▸ **Instructions to follow**:
What you return must be an exact copy of the lines in the listing below between the line holding "and 2 articles" and the line holding "submit your presentation slides to Canvas", inclusive, and nothing more.

▸ **Records shown**:
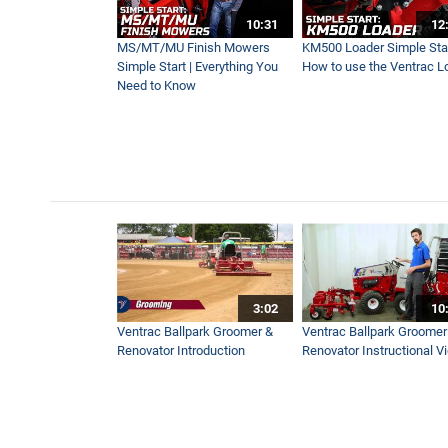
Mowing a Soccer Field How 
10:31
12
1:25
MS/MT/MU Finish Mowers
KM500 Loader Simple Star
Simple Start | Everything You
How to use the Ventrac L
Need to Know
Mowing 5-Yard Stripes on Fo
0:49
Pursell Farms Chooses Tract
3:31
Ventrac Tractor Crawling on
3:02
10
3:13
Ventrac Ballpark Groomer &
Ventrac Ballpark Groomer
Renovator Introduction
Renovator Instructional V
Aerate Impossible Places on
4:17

* * *

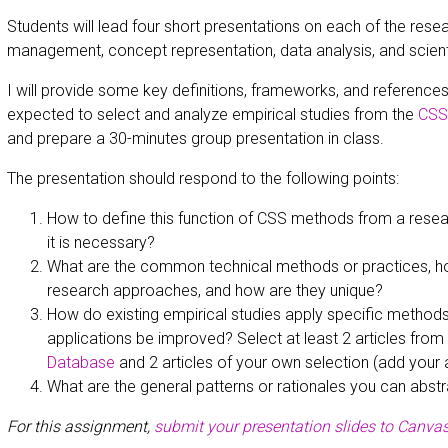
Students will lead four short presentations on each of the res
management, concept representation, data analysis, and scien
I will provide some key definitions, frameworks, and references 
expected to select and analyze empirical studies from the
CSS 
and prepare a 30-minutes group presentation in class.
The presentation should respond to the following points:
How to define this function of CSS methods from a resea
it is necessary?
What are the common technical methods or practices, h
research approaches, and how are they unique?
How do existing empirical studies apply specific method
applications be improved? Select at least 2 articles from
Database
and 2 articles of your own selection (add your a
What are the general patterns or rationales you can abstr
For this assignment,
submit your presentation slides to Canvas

▸ **Task result**:
and 2 articles of your own selection (add your a
What are the general patterns or rationales you can abstr
For this assignment,
submit your presentation slides to Canvas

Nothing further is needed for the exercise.